# Job Search Scraper

Job search sites such as Glassdoor and Indeed are very useful with their filters and job alerts, but these sites don't have an advanced filter for education level and years of experience. For example, the "entry level" filter often displays results for senior positions or asks for 5+ years of experience. Therefore, scanning each job description and narrowing down the search results that fit my criteria manually is very time consuming, hence the spark of the idea for this project!

Because of the aforementioned restrictions, I want to personalize and automate the job search by scraping sites for job postings, narrowing down results based on my criteria, and updating a CSV file of relevant postings.

(https://github.com/umangkshah/job-scraping-python/blob/master/job_scraper.ipynb)

# Scraping Logic

1. First, before scraping anything, it is a good practice to check if there is an API to fetch the data.

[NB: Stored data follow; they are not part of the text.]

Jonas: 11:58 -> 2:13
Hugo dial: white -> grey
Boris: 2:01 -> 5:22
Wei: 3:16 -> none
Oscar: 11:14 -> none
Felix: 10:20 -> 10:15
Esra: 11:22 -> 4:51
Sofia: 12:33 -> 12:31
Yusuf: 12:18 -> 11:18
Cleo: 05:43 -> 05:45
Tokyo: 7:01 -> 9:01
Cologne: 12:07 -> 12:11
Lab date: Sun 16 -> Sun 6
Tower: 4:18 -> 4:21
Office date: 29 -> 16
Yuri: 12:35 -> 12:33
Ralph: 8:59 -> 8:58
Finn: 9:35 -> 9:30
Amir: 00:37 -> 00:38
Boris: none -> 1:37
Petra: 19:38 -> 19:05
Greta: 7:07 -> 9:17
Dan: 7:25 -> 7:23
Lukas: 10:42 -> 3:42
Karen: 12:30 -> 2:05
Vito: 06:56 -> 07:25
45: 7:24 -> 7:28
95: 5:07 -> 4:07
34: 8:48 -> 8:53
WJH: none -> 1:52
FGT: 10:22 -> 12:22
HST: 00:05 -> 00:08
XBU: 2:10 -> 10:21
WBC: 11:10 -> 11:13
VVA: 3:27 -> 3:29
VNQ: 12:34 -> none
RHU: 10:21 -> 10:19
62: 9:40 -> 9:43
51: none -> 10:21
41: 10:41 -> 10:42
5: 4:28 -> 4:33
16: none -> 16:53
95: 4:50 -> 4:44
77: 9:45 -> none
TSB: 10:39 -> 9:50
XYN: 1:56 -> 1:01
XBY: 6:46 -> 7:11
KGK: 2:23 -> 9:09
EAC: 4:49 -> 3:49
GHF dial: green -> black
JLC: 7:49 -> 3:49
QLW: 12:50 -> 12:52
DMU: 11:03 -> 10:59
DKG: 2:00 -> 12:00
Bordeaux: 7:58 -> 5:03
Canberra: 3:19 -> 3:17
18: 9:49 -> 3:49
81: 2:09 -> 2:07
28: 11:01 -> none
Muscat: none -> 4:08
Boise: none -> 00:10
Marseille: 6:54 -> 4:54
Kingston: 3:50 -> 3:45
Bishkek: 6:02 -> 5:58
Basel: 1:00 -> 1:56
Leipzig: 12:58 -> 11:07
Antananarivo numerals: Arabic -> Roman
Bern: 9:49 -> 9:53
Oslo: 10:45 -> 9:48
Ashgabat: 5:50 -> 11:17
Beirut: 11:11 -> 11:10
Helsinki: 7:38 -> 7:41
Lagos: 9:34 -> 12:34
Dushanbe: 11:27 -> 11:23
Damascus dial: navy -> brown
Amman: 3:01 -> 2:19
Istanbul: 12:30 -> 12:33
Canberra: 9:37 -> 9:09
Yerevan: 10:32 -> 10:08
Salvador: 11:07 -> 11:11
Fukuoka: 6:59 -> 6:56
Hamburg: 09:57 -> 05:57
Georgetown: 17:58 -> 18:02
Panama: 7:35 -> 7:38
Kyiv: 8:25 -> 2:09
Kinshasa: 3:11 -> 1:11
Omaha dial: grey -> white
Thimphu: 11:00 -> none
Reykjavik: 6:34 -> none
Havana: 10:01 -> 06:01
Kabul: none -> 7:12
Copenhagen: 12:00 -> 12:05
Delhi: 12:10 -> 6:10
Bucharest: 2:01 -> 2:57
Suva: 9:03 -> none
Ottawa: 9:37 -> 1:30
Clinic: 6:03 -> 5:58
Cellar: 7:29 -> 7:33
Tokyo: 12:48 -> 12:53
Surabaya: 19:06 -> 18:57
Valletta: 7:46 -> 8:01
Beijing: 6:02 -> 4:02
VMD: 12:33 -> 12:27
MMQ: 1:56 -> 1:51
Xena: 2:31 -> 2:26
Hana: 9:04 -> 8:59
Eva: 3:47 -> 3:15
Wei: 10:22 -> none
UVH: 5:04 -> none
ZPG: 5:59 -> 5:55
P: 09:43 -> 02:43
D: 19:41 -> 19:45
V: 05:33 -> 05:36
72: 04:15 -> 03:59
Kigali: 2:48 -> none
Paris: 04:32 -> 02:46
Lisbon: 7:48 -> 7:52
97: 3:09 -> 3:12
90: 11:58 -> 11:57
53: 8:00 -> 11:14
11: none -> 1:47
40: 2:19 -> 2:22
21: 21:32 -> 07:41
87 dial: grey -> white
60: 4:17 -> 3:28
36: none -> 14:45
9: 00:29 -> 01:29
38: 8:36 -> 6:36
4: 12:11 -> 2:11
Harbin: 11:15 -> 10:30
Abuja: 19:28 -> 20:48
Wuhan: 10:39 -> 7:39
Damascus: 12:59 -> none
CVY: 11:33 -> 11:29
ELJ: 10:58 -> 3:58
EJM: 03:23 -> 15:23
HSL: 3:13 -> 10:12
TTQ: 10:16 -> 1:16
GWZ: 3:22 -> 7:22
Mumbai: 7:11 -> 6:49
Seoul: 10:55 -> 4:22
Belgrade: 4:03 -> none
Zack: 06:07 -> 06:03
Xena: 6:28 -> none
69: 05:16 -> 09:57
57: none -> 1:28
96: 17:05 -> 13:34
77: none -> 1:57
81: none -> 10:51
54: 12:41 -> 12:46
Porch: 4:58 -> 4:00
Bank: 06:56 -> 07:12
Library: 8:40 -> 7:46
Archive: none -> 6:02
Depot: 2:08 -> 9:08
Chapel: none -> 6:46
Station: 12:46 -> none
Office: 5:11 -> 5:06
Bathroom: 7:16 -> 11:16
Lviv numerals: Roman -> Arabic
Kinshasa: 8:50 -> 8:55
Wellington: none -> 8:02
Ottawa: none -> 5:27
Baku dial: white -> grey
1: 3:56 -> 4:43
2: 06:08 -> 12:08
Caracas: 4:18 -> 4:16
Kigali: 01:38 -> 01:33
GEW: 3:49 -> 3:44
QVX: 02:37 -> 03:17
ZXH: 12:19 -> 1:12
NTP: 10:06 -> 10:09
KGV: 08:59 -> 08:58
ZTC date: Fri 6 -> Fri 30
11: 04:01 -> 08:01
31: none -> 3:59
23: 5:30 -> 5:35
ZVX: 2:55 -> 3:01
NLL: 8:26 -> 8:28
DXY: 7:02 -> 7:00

If there isn't, web scraping is the alternate option. Web scraping can also be used when the API is not retrieving the information that we want.
    - API
        - Advantanges:
            - Much more stable process for retrieving info
            - Extremely regulated syntax (JSON or XML rather than HTML)
        - Disadvantages:
            - Query limitations
            - Less customizable because governed by API regulations
            - API can disappear
    - Webscraping
        - Advantanges:
            - Inexpensive
            - Easy to implement
            - Low maintance
            - Accurate
        - Disadvantages:
            - Less stable because uses HTML/CSS fields to capture data
            - Will crash if front end labels are changed
            - Slower than API calls

If API is not available or manual scraping is needed:

1. Construct the URL for the search results from the job search sites (Indeed, LinkedIn, Glassdoor).
2. For Glassdoor, we'll be using Selenium because it allows us to browse through a website mimicking the behavior of Chrome and insures that our code receives the content that we see in the browser even when content is purposely hidden from scraping.
3. Record a brief description of the post and relative link.
4. Browse through the list of links and retrieve the post description.
5. Both steps 3 and 4 are achieved using a self-defined `glassdoorScrape()` function and `get_short=True` parameter for short descriptions and `get_short=False` parameter for the complete post.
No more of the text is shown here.